It’ll be great.” Sometimes there are conflicts
that emerge if you put two different groups
in the room together. Sometimes there people who just
feel incredibly uncomfortable with the entire
research concept. You have to bridge that divide before you can really have
constructive conversation. To drill a little bit deeper
into what that means — Going where people are. In this case I mean physically,
although that can also mean more cognitively
or intellectually. Go to church if they are at
a certain church. Go to the community
based organization if they’re at a particular
community-based organization. Don’t make them deal
with University parking if that’s a huge barrier,
which it often is. You go the more than halfway
so that it’s easier for them to meet you
in that place. Partner with family-led and
community-based organizations for recruitment. They will often have
a familiarity in the community, or have relationships
in the community that will allow them
to identify people who are a good fit
for your project who are interested
in your project and help you form connections
without having to start from nothing, if that’s where you are
in your project. Identify issues in other domains
that are particularly important for diverse communities
that you’re working with. For example,
in the transparency domain, I talked about accessible
communication. There’s obviously going to be
a lot of different issues depending on what community
you’re working with in terms of communication.
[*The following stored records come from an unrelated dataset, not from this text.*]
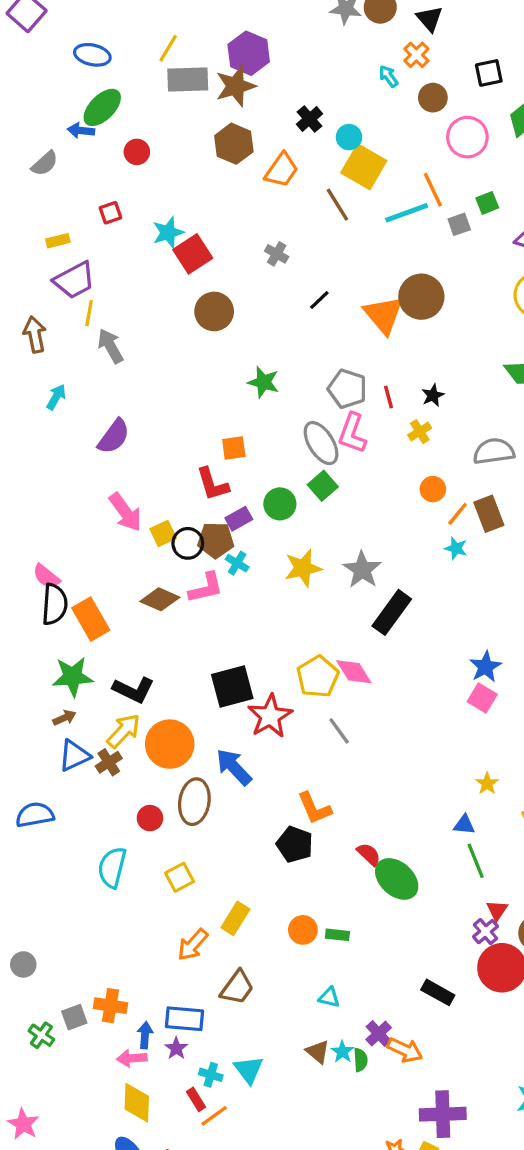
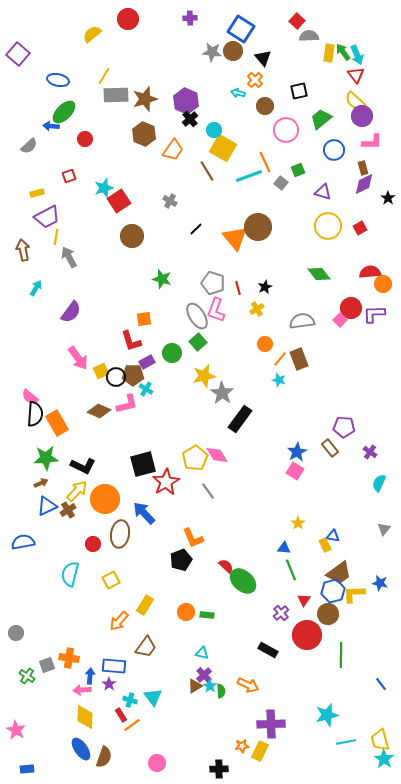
purple hexagon: (249, 53) -> (186, 101), moved
cyan arrow: (388, 76) -> (238, 93), turned -40
gray square: (459, 224) -> (281, 183), turned -32
yellow star: (303, 568) -> (204, 376), moved
black pentagon: (295, 844) -> (181, 560), turned 30
purple cross: (486, 932) -> (281, 613), moved
purple cross: (379, 1034) -> (204, 675), moved
brown triangle: (318, 1052) -> (195, 686), turned 49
Although that appears
in the transparency domain, it is also very important
to representation. An overview of impact. Engaging with families
changed what you did and how you did it. Planning execution
and dissemination, and impact of families
is recognized and acknowledged. I am noticing that I am
not doing all that great for time here,
and I know we’ve got lots of great questions
coming in, so I’m going to hop
through this as quick as I can
and we’ll move on to what all of you
are talking about. Impact is about learning
from experience, visualizing success,
and it gets a little interesting when I talk about
a measurement tool that has impact
as a measurement domain. We aren’t necessarily
talking about measuring outcomes or measuring the endpoint. We’re talking about impact
as it is felt throughout the process,
and how if impact falls flat in the opening stages
of your process, you’re never going to reach
those outcomes. I’ll skip over that quickly. Impact activities,
sit with it before reacting. I think it’s important
if a family leaders says something that you’re
not comfortable with, instead of just jumping on it,
take a moment to really understand
and kind of get past that first defensive
reaction and take it in. Family leaders are engaged
qualitatively. Co-production,
which refers to the work, not just the credit
for the work. That means
that you don’t just say say somebody authored
a paper, they actually helped
write the paper. And then the family leaders
are engaged in selecting the outcomes
that you’re focusing on. Once again, those domains
are commitment, transparency, representation and impact. Thank you all
for joining us today, and thank you
for all of your questions which we are now ready
to move on to. Linares: Thank you so much, Dr. Christina Bethell
and Ms. Hoover. What an informative
and interesting presentation. We really appreciate
you taking the time to share your expertise
with MCH community. We are now ready the question
and answer period, Jim, could you please remind
the audience how they can submit questions. Jim: To ask the question
on the web, please enter your question
in the field at the bottom
of the Q&A pod, bottom left corner
of your screen. Enter your question,
press the enter key. Your question will be sent
directly to the moderator and will only be seen
by the moderator. Back to you, Deborah. Linares: Great, thank you. I think we have
our first question. Our first question
is for Dr. Bethell. This question is about whether
this is a chicken versus egg scenario. How do we know that families are
more resilient because they are engaged,
or if they are more engaged because of increased
resilience? Bethell: Great question. Actually, the other day,
I was thinking we should write a paper on how it’s
the wrong question. It’s the chicken and the egg.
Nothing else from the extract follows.